### YOUR GOAL:
Below is a set of records; reproduce them exactly without their pictures.
:: RECORDS FOR THE EXERCISE
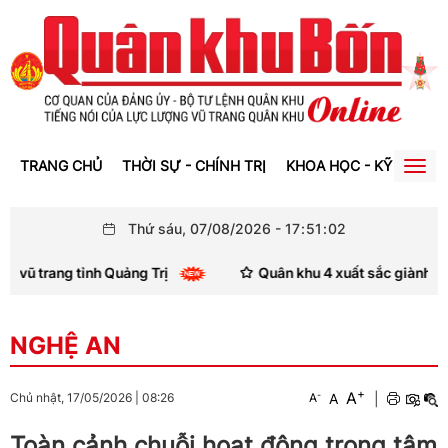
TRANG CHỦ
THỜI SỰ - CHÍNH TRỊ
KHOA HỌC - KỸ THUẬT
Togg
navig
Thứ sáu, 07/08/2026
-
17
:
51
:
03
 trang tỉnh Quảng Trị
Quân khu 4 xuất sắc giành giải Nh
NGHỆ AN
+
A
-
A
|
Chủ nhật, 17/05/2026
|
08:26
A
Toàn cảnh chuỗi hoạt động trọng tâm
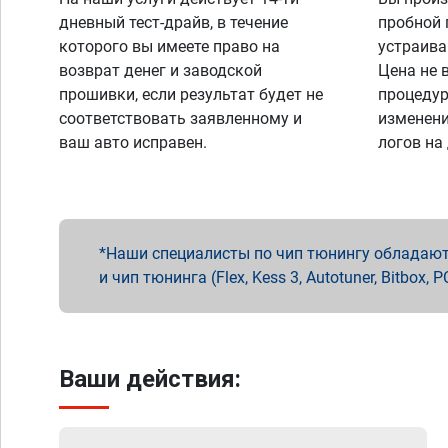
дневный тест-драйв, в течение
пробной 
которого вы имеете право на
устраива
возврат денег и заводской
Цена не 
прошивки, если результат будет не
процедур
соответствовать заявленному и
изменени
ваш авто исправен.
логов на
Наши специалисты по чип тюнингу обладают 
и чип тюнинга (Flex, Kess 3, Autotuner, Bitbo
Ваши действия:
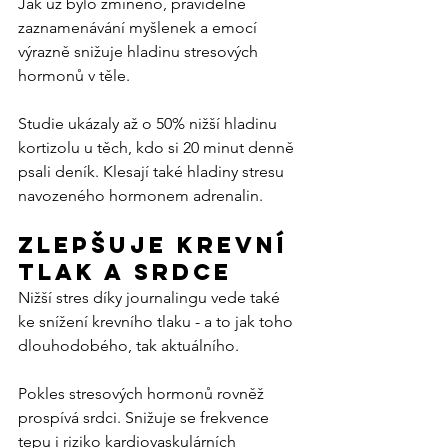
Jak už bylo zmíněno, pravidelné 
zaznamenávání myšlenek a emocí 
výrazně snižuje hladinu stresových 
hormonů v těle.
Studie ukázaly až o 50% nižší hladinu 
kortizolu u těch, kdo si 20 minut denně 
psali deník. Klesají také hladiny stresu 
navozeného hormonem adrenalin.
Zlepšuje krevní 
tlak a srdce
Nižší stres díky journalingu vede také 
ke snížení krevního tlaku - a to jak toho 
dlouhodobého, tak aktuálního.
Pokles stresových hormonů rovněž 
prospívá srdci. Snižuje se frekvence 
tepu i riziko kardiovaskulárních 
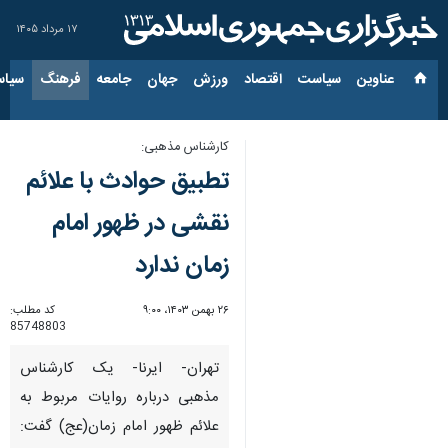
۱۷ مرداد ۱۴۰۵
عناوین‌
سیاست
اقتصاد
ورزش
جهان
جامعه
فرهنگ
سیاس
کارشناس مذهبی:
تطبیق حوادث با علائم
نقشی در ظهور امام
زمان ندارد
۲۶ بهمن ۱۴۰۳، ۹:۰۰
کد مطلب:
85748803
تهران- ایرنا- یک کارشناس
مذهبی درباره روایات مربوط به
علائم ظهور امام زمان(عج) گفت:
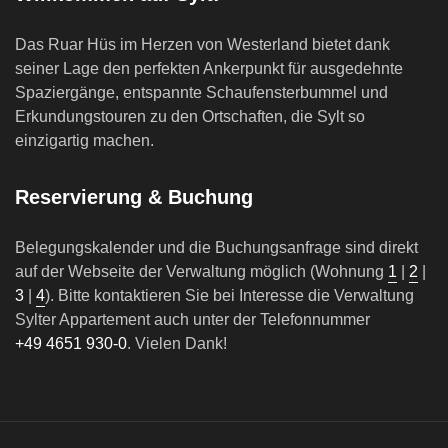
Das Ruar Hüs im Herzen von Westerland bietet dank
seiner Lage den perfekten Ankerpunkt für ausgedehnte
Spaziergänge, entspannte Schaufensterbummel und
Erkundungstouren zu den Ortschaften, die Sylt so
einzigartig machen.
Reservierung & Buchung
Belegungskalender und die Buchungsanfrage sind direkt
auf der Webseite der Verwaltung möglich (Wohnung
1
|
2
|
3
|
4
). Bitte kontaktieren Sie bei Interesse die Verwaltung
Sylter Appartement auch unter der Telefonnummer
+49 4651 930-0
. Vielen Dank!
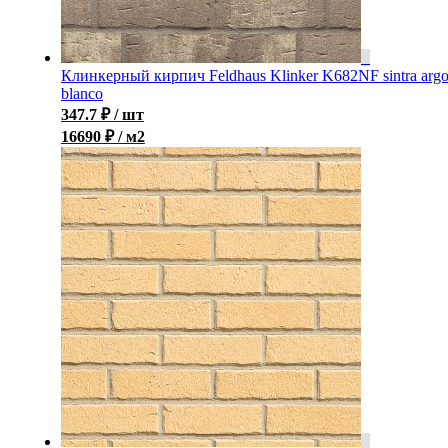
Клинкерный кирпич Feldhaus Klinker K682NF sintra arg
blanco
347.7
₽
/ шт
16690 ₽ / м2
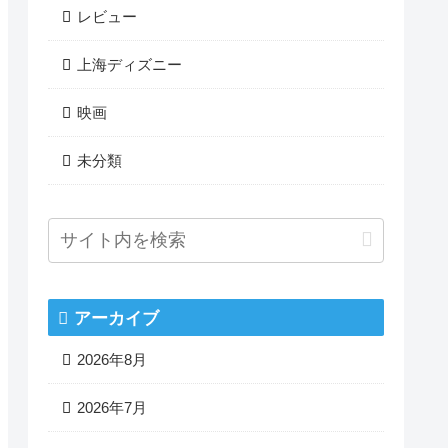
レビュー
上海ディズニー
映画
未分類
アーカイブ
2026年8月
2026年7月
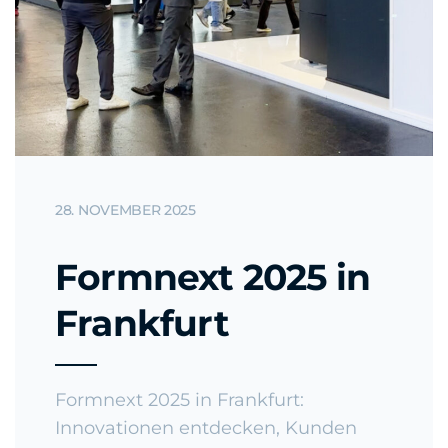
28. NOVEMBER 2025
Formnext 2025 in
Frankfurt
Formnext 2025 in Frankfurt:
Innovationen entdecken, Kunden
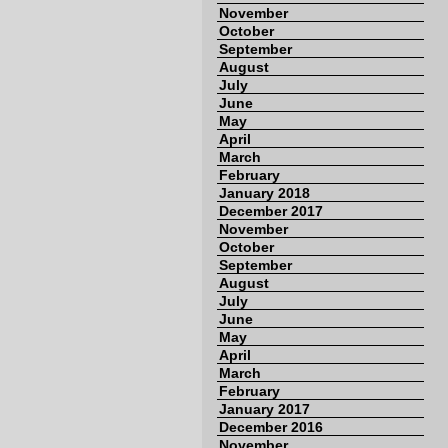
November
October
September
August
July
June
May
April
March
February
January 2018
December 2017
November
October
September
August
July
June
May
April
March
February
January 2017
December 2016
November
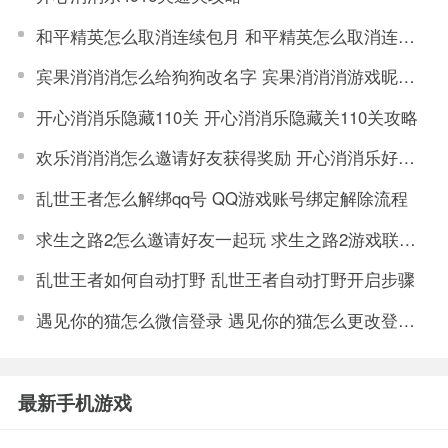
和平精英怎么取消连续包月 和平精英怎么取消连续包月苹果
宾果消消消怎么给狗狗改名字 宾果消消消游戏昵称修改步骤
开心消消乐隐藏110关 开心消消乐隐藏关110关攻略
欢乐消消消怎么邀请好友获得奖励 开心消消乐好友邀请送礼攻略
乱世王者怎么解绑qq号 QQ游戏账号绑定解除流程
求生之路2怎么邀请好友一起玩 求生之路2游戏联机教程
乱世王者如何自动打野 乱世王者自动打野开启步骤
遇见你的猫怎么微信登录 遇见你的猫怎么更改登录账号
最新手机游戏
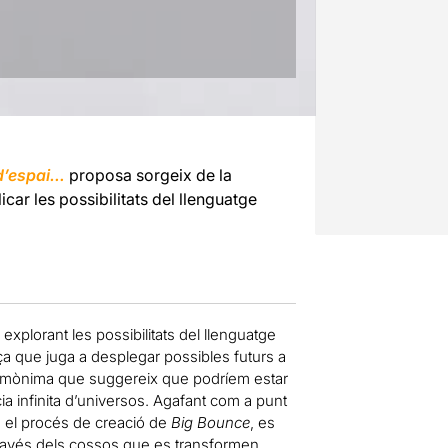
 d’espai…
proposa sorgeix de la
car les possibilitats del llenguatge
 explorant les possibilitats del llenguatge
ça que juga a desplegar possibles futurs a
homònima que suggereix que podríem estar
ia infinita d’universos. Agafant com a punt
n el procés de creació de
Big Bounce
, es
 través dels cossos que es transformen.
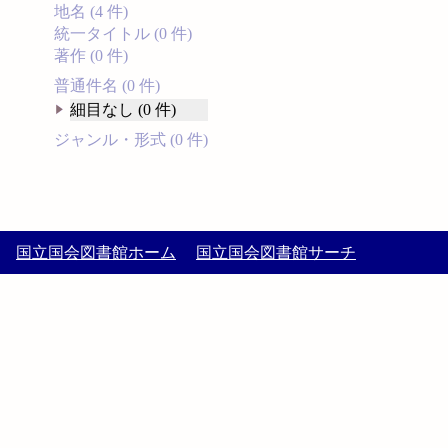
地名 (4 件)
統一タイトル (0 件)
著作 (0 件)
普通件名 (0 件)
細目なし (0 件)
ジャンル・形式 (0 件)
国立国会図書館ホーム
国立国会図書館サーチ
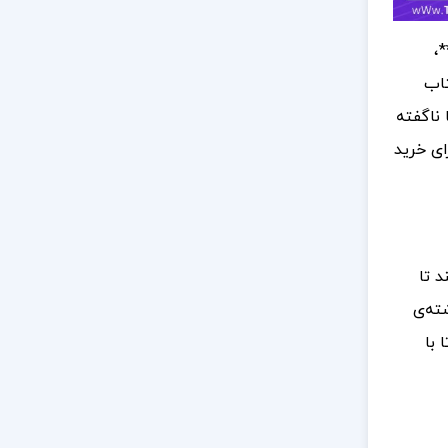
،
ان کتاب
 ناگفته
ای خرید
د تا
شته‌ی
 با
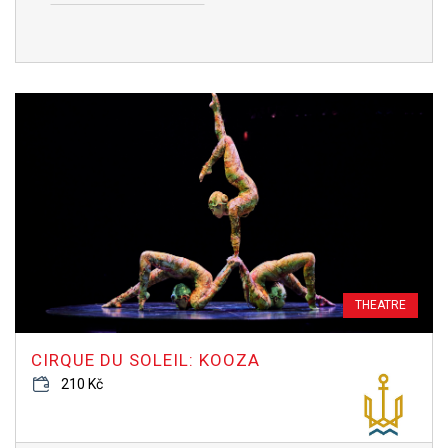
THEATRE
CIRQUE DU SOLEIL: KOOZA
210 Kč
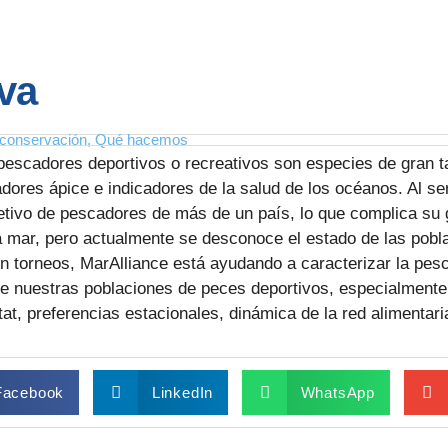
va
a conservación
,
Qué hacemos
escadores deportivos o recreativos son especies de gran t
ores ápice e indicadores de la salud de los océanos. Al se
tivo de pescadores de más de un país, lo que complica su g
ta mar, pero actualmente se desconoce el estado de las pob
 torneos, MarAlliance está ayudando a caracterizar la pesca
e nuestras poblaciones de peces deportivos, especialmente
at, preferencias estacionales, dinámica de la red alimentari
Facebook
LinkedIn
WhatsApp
::::
### WRITTEN RESPONSE:
TRANG CHỦ
THỜI SỰ - CHÍNH TRỊ
KHOA HỌC - KỸ THUẬT
Togg
navig
Thứ sáu, 07/08/2026
-
17
:
51
:
03
 trang tỉnh Quảng Trị
Quân khu 4 xuất sắc giành giải Nh
NGHỆ AN
+
A
-
A
|
Chủ nhật, 17/05/2026
|
08:26
A
Toàn cảnh chuỗi hoạt động trọng tâm
дневный тест-драйв, в течение
пробной 
которого вы имеете право на
устраива
возврат денег и заводской
Цена не 
прошивки, если результат будет не
процедур
соответствовать заявленному и
изменени
ваш авто исправен.
логов на
Наши специалисты по чип тюнингу обладают 
и чип тюнинга (Flex, Kess 3, Autotuner, Bitbo
Ваши действия:
Jak už bylo zmíněno, pravidelné 
zaznamenávání myšlenek a emocí 
výrazně snižuje hladinu stresových 
hormonů v těle.
Studie ukázaly až o 50% nižší hladinu 
kortizolu u těch, kdo si 20 minut denně 
psali deník. Klesají také hladiny stresu 
navozeného hormonem adrenalin.
Zlepšuje krevní 
tlak a srdce
Nižší stres díky journalingu vede také 
ke snížení krevního tlaku - a to jak toho 
dlouhodobého, tak aktuálního.
Pokles stresových hormonů rovněž 
prospívá srdci. Snižuje se frekvence 
tepu i riziko kardiovaskulárních 
۱۷ مرداد ۱۴۰۵
عناوین‌
سیاست
اقتصاد
ورزش
جهان
جامعه
فرهنگ
سیاس
کارشناس مذهبی:
تطبیق حوادث با علائم
نقشی در ظهور امام
زمان ندارد
۲۶ بهمن ۱۴۰۳، ۹:۰۰
کد مطلب:
85748803
تهران- ایرنا- یک کارشناس
مذهبی درباره روایات مربوط به
علائم ظهور امام زمان(عج) گفت:
Das Ruar Hüs im Herzen von Westerland bietet dank
seiner Lage den perfekten Ankerpunkt für ausgedehnte
Spaziergänge, entspannte Schaufensterbummel und
Erkundungstouren zu den Ortschaften, die Sylt so
einzigartig machen.
Reservierung & Buchung
Belegungskalender und die Buchungsanfrage sind direkt
auf der Webseite der Verwaltung möglich (Wohnung
1
|
2
|
3
|
4
). Bitte kontaktieren Sie bei Interesse die Verwaltung
Sylter Appartement auch unter der Telefonnummer
+49 4651 930-0
. Vielen Dank!
Клинкерный кирпич Feldhaus Klinker K682NF sintra arg
blanco
347.7
₽
/ шт
16690 ₽ / м2
レビュー
上海ディズニー
映画
未分類
アーカイブ
2026年8月
2026年7月
28. NOVEMBER 2025
Formnext 2025 in
Frankfurt
Formnext 2025 in Frankfurt:
Innovationen entdecken, Kunden
November
October
September
August
July
June
May
April
March
February
January 2018
December 2017
November
October
September
August
July
June
May
April
March
February
January 2017
December 2016
November
和平精英怎么取消连续包月 和平精英怎么取消连续包月苹果
宾果消消消怎么给狗狗改名字 宾果消消消游戏昵称修改步骤
开心消消乐隐藏110关 开心消消乐隐藏关110关攻略
欢乐消消消怎么邀请好友获得奖励 开心消消乐好友邀请送礼攻略
乱世王者怎么解绑qq号 QQ游戏账号绑定解除流程
求生之路2怎么邀请好友一起玩 求生之路2游戏联机教程
乱世王者如何自动打野 乱世王者自动打野开启步骤
遇见你的猫怎么微信登录 遇见你的猫怎么更改登录账号
最新手机游戏
 d’espai…
proposa sorgeix de la
car les possibilitats del llenguatge
 explorant les possibilitats del llenguatge
ça que juga a desplegar possibles futurs a
homònima que suggereix que podríem estar
ia infinita d’universos. Agafant com a punt
n el procés de creació de
Big Bounce
, es
 través dels cossos que es transformen.
地名 (4 件)
統一タイトル (0 件)
著作 (0 件)
普通件名 (0 件)
細目なし (0 件)
ジャンル・形式 (0 件)
国立国会図書館ホーム
国立国会図書館サーチ
،
ان کتاب
 ناگفته
ای خرید
د تا
شته‌ی
 با
THEATRE
CIRQUE DU SOLEIL: KOOZA
210 Kč
va
a conservación
,
Qué hacemos
escadores deportivos o recreativos son especies de gran t
ores ápice e indicadores de la salud de los océanos. Al se
tivo de pescadores de más de un país, lo que complica su g
ta mar, pero actualmente se desconoce el estado de las pob
 torneos, MarAlliance está ayudando a caracterizar la pesca
e nuestras poblaciones de peces deportivos, especialmente
at, preferencias estacionales, dinámica de la red alimentari
Facebook
LinkedIn
WhatsApp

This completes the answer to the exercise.